Angela Ricci, the widow of former Elizabeth Smart kidnapping suspect Richard Ricci, reached a settlement in her lawsuit against the Utah Department of Corrections Wednesday.

Angela Ricci will receive $150,000. In return, the state does not acknowledge any wrongdoing. In a statement released to news organizations Wednesday evening Angela Ricci said that the settlement, though appreciated, does not make up for the loss of her husband.

"There is no way to sufficiently compensate for a life that should have been — both Rick's and our family's," she said.

She also urged others to "take responsibility for their actions" and hoped that similar burdens are not inflicted on other innocent people.

"Accusations are not facts, insult is not truth, and arrest is not conviction," she said. "No one else should ever have to go through the gauntlet of suspicion, cruelty and grief that was imposed on Richard and our family."

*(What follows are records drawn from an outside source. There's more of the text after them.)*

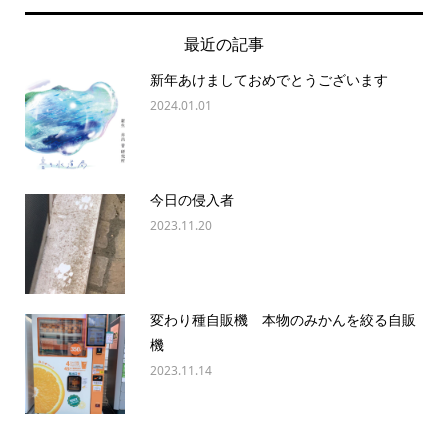
最近の記事
新年あけましておめでとうございます
2024.01.01
今日の侵入者
2023.11.20
変わり種自販機 本物のみかんを絞る自販
機
2023.11.14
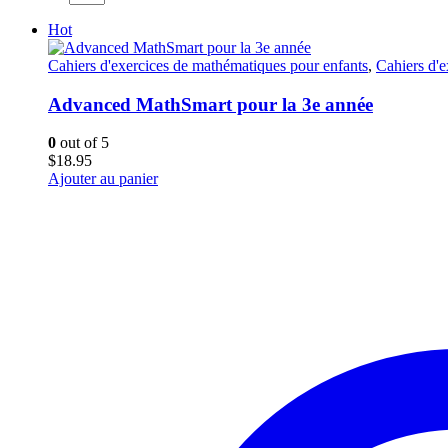
Hot
Cahiers d'exercices de mathématiques pour enfants
,
Cahiers d'
Advanced MathSmart pour la 3e année
0
out of 5
$
18.95
Ajouter au panier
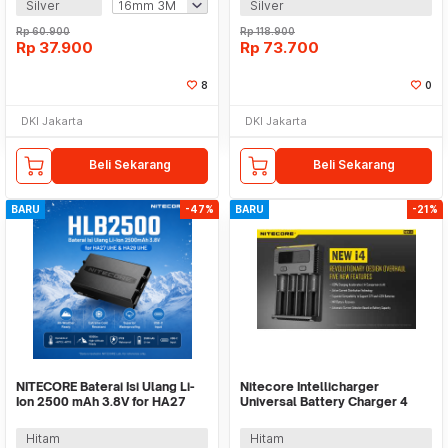
Silver
Silver
Rp
60.900
Rp
118.900
Rp
37.900
Rp
73.700
8
0
DKI Jakarta
DKI Jakarta
Beli Sekarang
Beli Sekarang
BARU
-47%
BARU
-21%
NITECORE Baterai Isi Ulang Li-
Nitecore Intellicharger
Ion 2500 mAh 3.8V for HA27
Universal Battery Charger 4
HA29 UHE - HLB2500
Slot for Li-ion - NEW i4
Hitam
Hitam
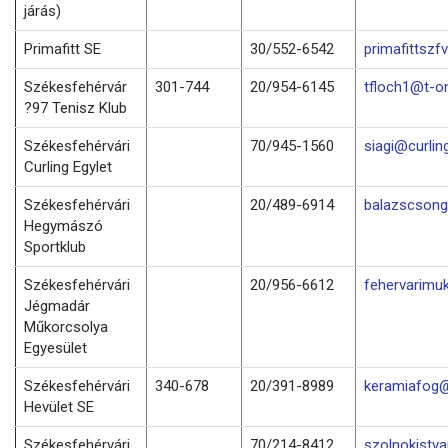
járás)
Primafitt SE
30/552-6542
primafittsz
Székesfehérvár
301-744
20/954-6145
tfloch1@t-on
?97 Tenisz Klub
Székesfehérvári
70/945-1560
siagi@curlin
Curling Egylet
Székesfehérvári
20/489-6914
balazscson
Hegymászó
Sportklub
Székesfehérvári
20/956-6612
fehervarimu
Jégmadár
Műkorcsolya
Egyesület
Székesfehérvári
340-678
20/391-8989
keramiafog@
Hevület SE
Székesfehérvári
70/214-8412
szolnokistv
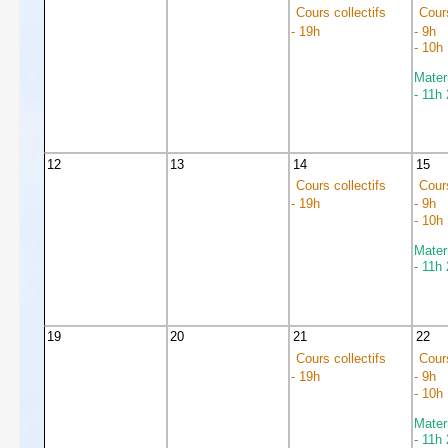
Cours collectifs
Cours
- 19h
- 9h
- 10h
Mater
- 11h
12
13
14
15
Cours collectifs
Cours
- 19h
- 9h
- 10h
Mater
- 11h
19
20
21
22
Cours collectifs
Cours
- 19h
- 9h
- 10h
Mater
- 11h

Richard Ricci was arrested June 14, 2002, nine days after Smart's kidnapping, on a warrant that was granted under misleading circumstances, according to the original lawsuit his wife filed in August 2003. He suffered an aneurysm and fell into a coma Aug. 27 while at the state prison. He died at University Hospital Aug. 30. Ricci was never charged in connection with the abduction.

Smart was found alive March 12 in Sandy.

Brian David Mitchell and Wanda Barzee were charged with kidnapping her.

Paul Murphy, spokesman for Attorney Gen. Mark Shurtleff, said they settled the lawsuit because it was a better financial resolution than going to court, and it did not implicate anyone on the state level. Shurtleff's office was representing the Utah Department of Corrections, which was the focus of the lawsuit.

"The issue is simply the cost of going to court versus the cost of settling the case," Murphy said. "The Department of Corrections and the state of Utah are not at fault in this incident."

Even though Ricci was never charged in Smart's abduction, Angela Ricci's attorney, Bruce Oliver, said he was not treated like a man who simply violated his parole, nor did he receive proper medical attention in prison.

"Certainly the conduct Richard received while housed at Utah State Prison as a result of the allegations made against him, their treatment of him was absolutely unfair," he said. "He was taken back to prison on parole violation for possessing a beer. They shackled him wherever he went. He was kept in solitary confinement. They hooded him even when he was speaking with his attorneys."

The settlement is a good one, Oliver said, although he doesn't believe the key issue was the money.

"Money could never replace Richard," he said. "I don't think Angela could ever replace Richard."

It was hard for Angela Ricci to listen to depositions of what her husband went through while at the prison, Oliver said.

"This had a lot more to do with closure in her life than anything else," he said.

A lawsuit between Angela Ricci and the Salt Lake City Police Department has not been settled. Oliver said that case is still in the discovery phase.